Eis que, de repente, vindo (aparentemente) do nada, um tal Mahmud Ahmadinejad vem afrontar todo o Ocidente. Olhando directamente para as câmaras diz que “Israel deve ser riscado do mapa”, que “o Holocausto nazi é um mito” ou que “vai dar inicio ao plano de fazer prevalecer o Islão em todo o mundo”. Trata-se do recém-eleito presidente do Irão, país dominado pelo radicalismo islâmico e que acabou recentemente de expulsar os observadores internacionais de energia atómica. Admite preparar-se para enriquecer urânio, afim de produzir energia nuclear, mas quando questionado, rejeita que apenas certos países ocidentais tenham direito a possuir armamento nuclear. Tem, como é óbvio, o apoio de todos os países do Médio Oriente, dos seus notáveis (ainda que encoberto), mas muito especialmente da sua imensa população, guiada cegamente pelos líderes religiosos e espirituais. Esta sua atitude de afronta directa ao Ocidente é tida como coragem, como verdadeira liderança, como divina providência talvez. Não tarda que este homem se transforme num autêntico caudillo para todo o mundo islâmico, que o seguirá na direcção que apontar.

É neste contexto internacional que surgem as recentes caricaturas dinamarquesas ao profeta islâmico Maomé, num momento de sensibilidade e expectativa geral em relação a vários aspectos políticos, como sendo a questão do enriquecimento de urânio pelo Irão e a reacção do Ocidente, a situação clínica de Ariel Sharon e o que sucederá no conflito israelo-palestiniano com a vitória eleitoral do Hamas…

Uma interpretação bélica do al-Corão é cada vez mais facilitada e incitada em todo o mundo islâmico e, muito especialmente, entre os muçulmanos imigrados no Ocidente, que geram em si um sentimento de descriminação que não sofrem.

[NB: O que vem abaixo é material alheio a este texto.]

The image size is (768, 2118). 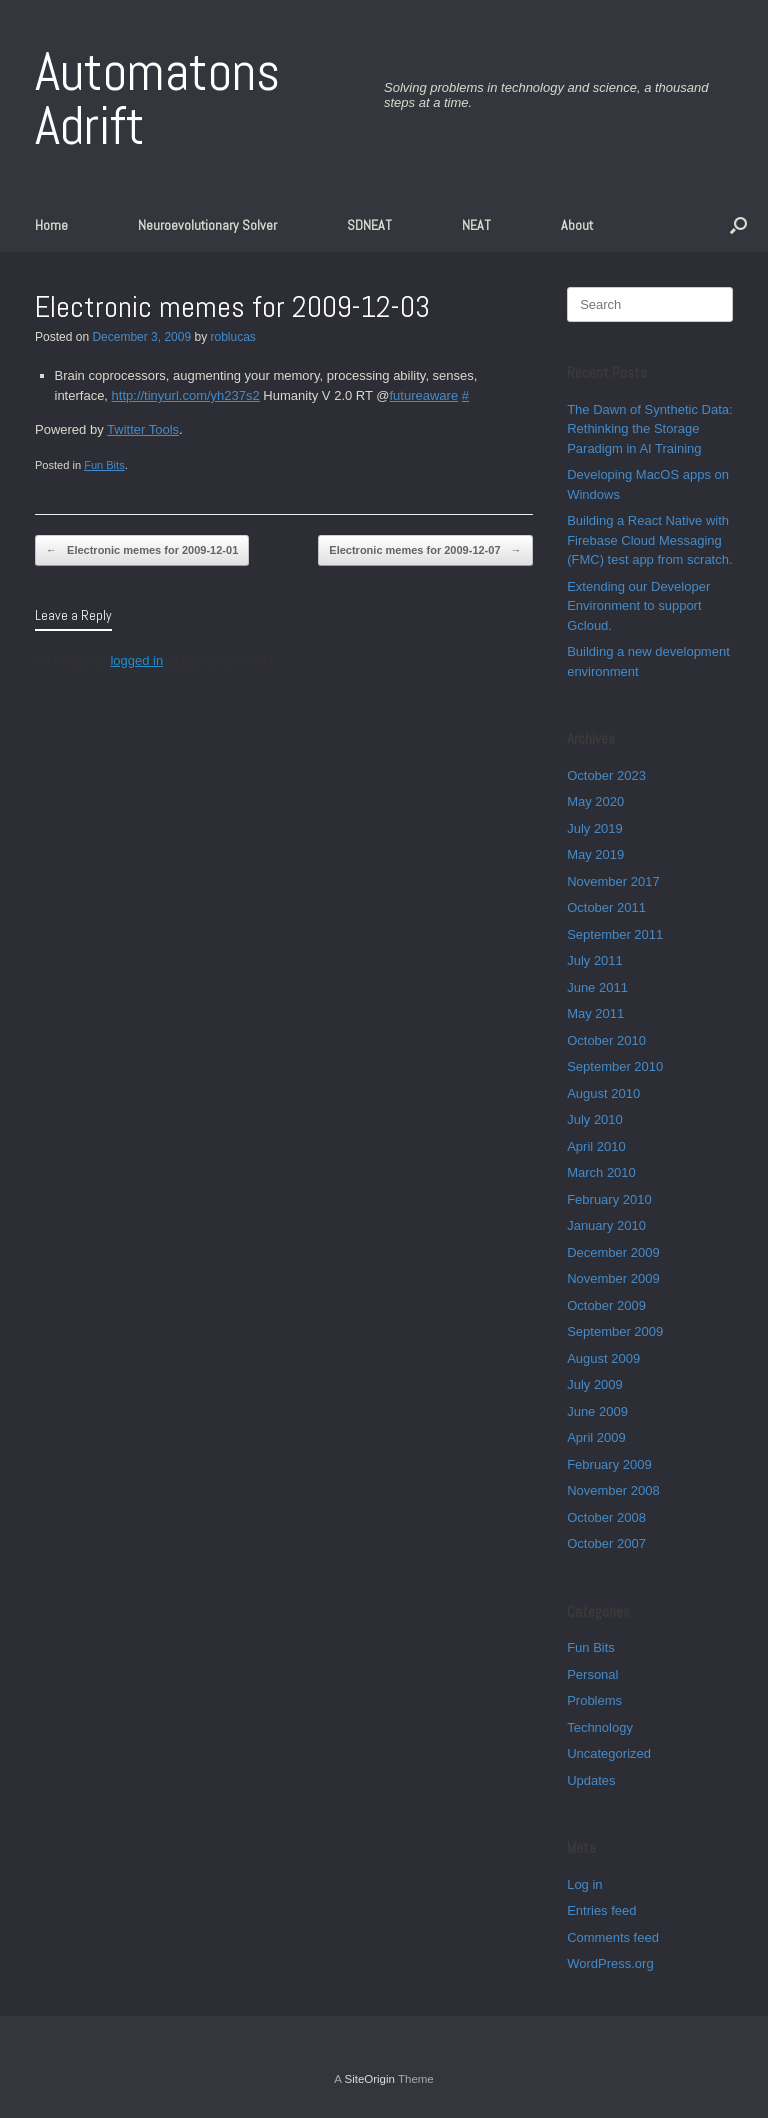 What do you see at coordinates (606, 1305) in the screenshot?
I see `October 2009` at bounding box center [606, 1305].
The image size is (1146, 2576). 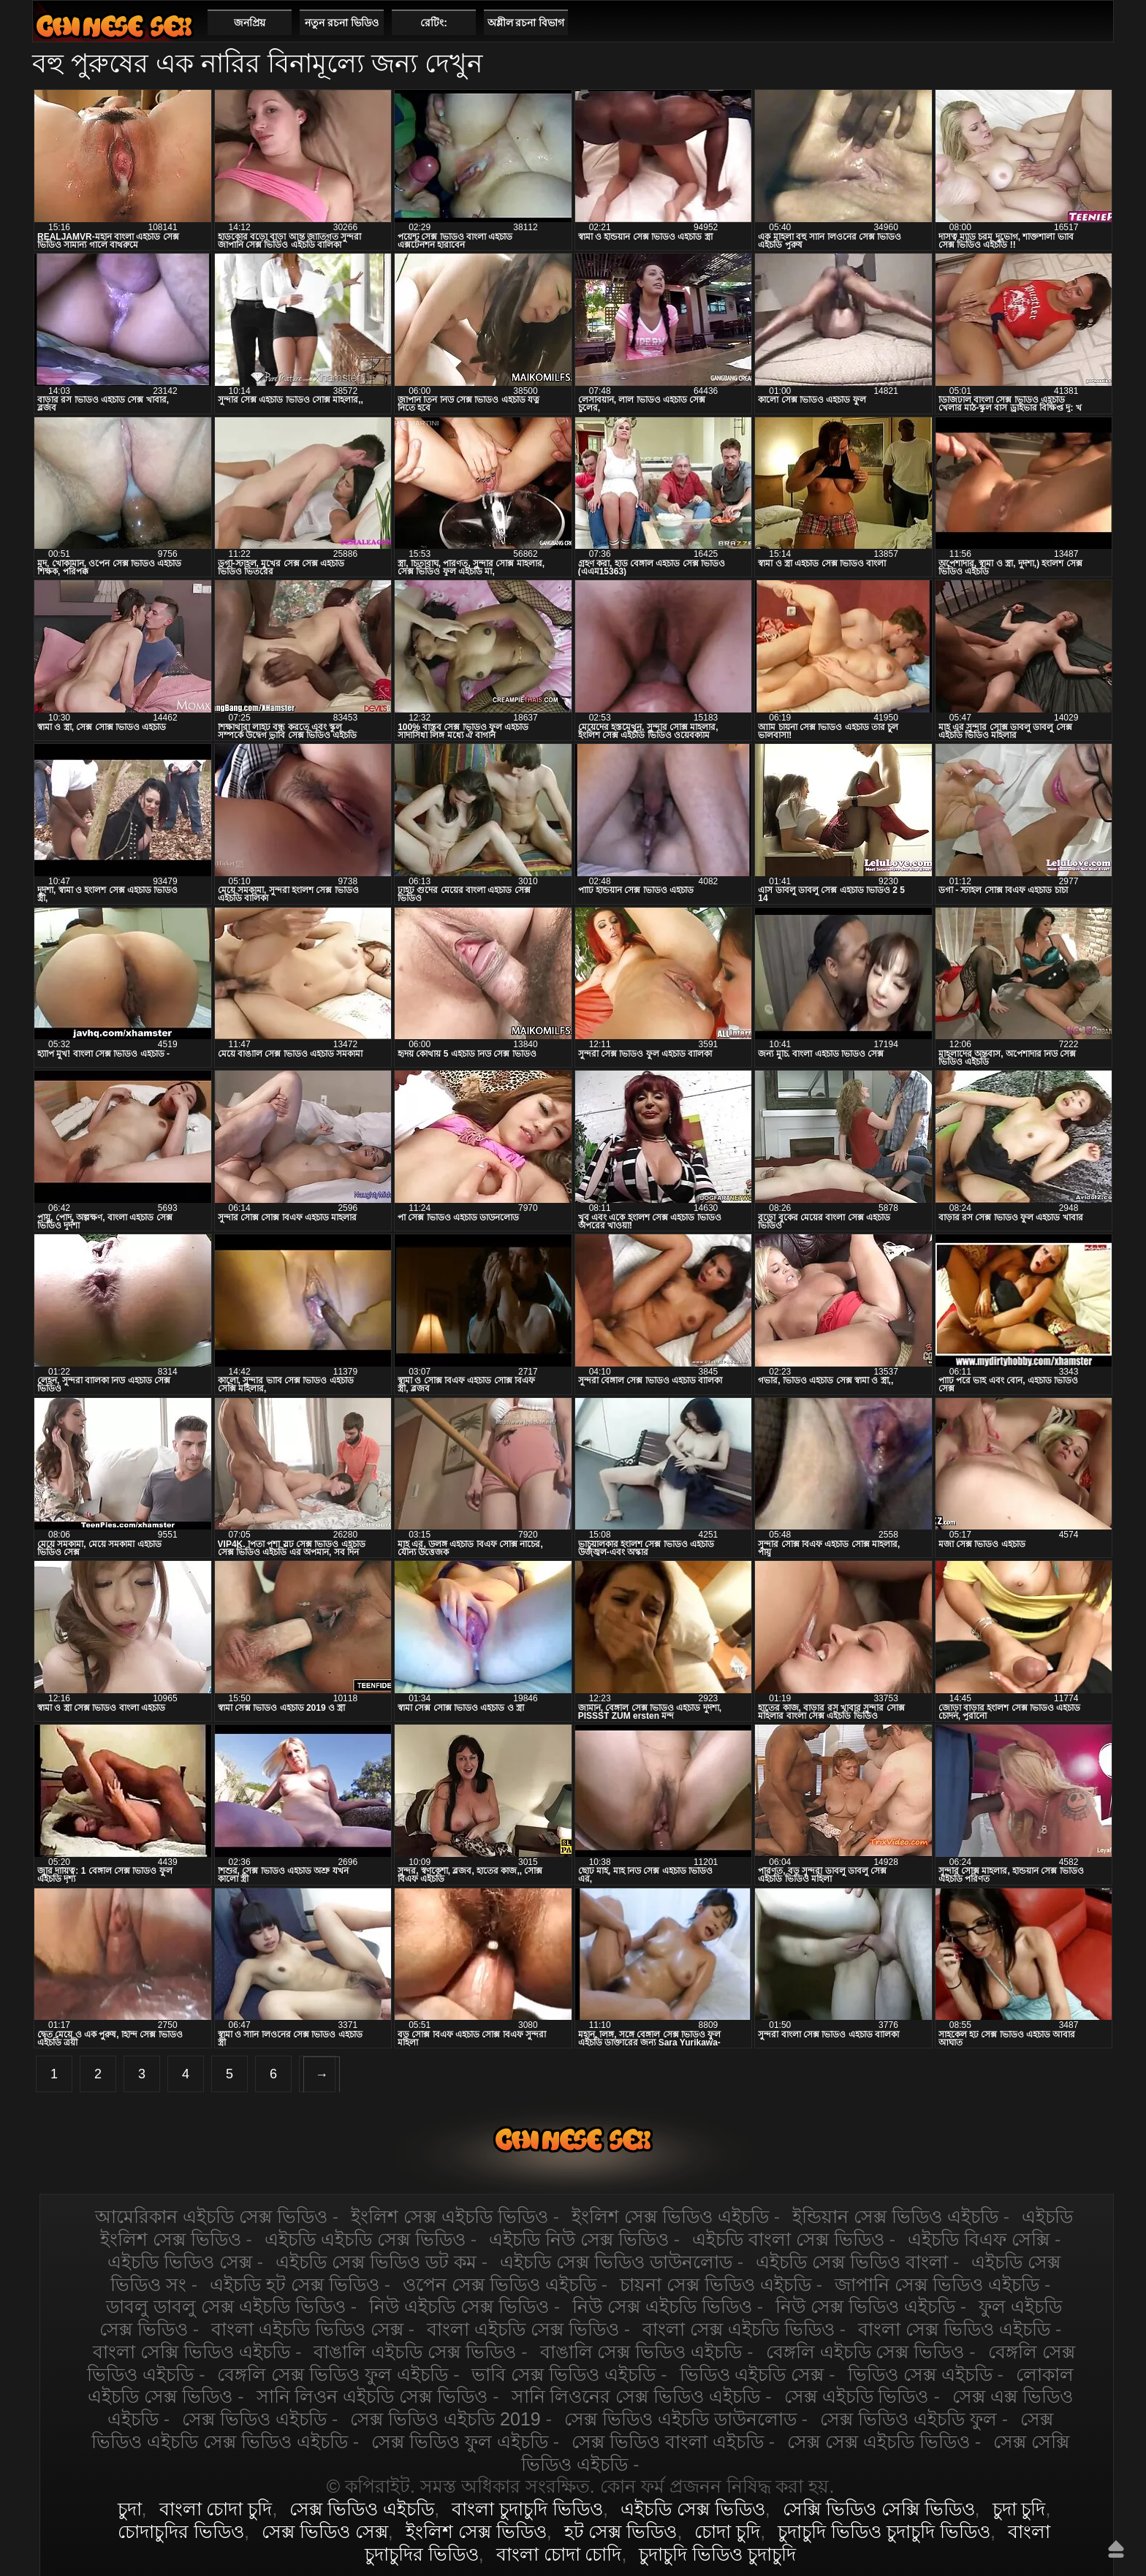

No entanto, essa predisposição não é mais real que o deboche e a total ausência de valores que grassa entre nós e que resulta em aberrações como as ditas caricaturas, por certo condenáveis. Nada é mais perigoso que o confronto directo entre culturas, o choque de civilizações. Tendo em conta que Deus e Alá são uma e a mesma divindade, apesar de com nomes diferentes, que derrota será para todos se for necessária uma 3 Guerra Mundial para que tal se torne evidente, e os homens se saibam respeitar e amar entre si.